▶ Prompt:
Every line of the listing belongs in your answer exactly as written; the images do not.

▶ Given records:
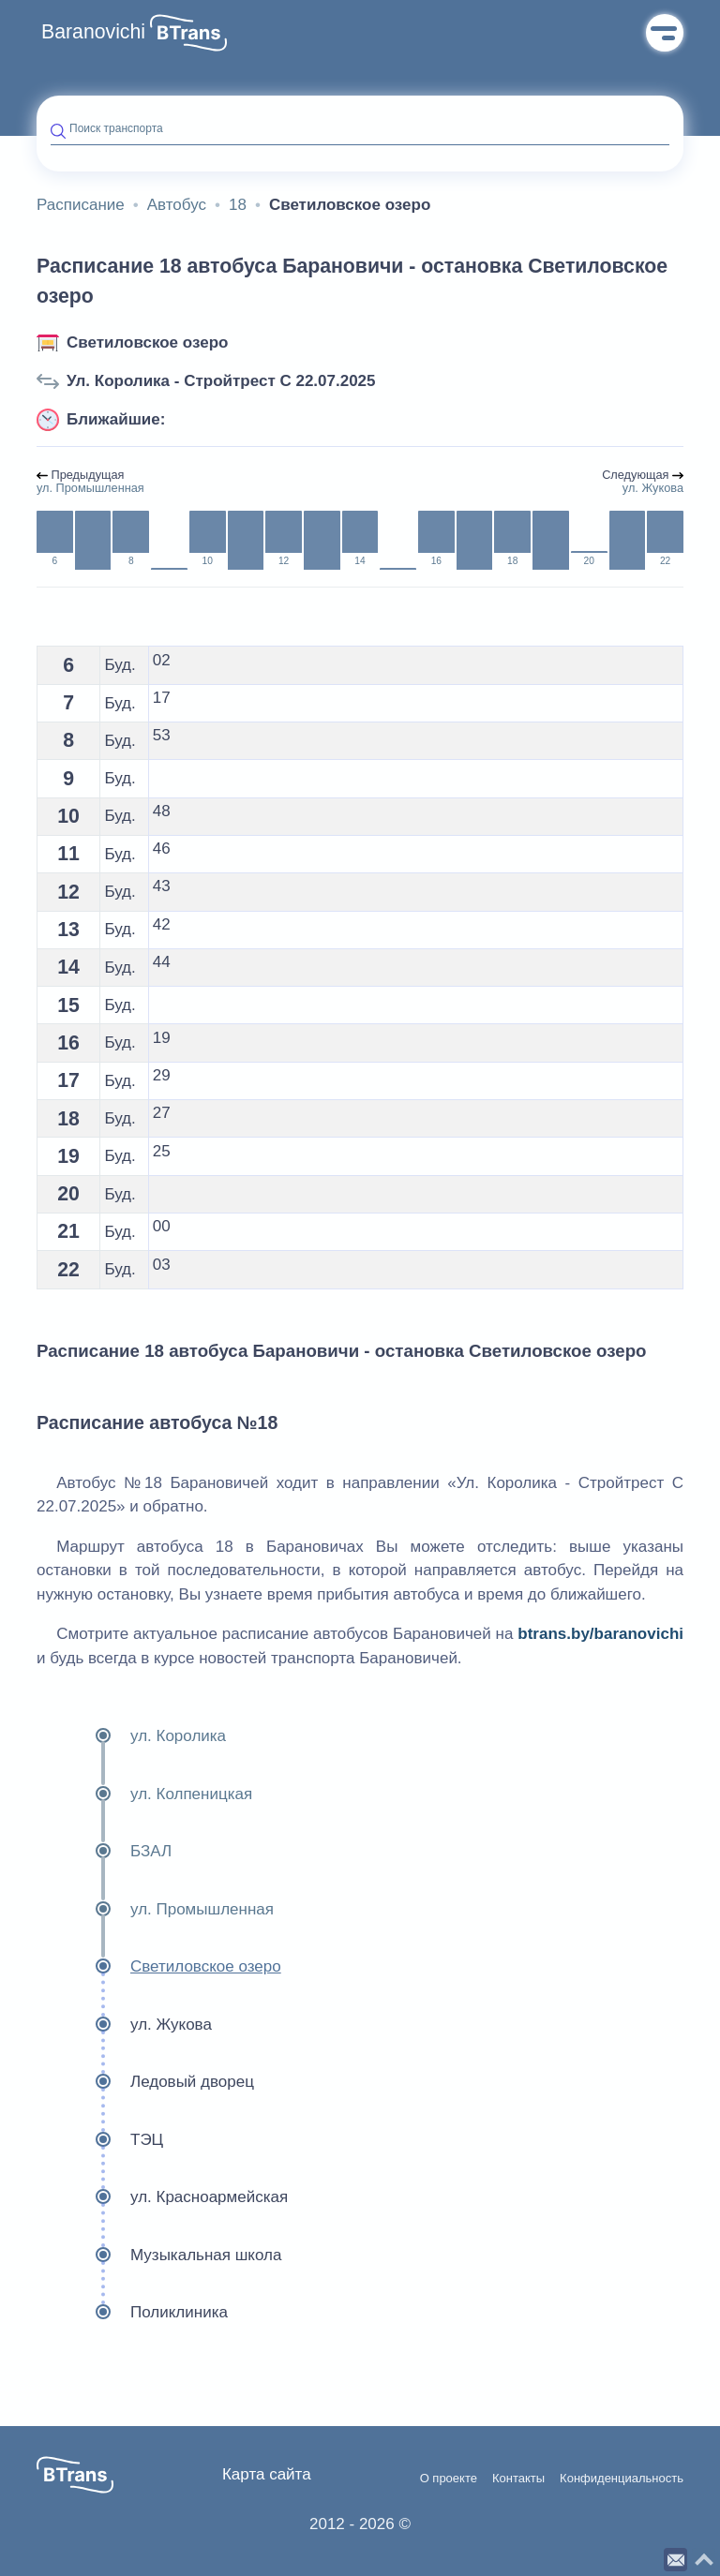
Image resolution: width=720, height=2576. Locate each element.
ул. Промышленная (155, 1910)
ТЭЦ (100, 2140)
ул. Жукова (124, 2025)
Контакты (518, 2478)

▶ Solved problem:
Image resolution: width=720, height=2576. Locate each element.
ул. Промышленная (155, 1910)
ТЭЦ (100, 2140)
ул. Жукова (124, 2025)
Контакты (518, 2478)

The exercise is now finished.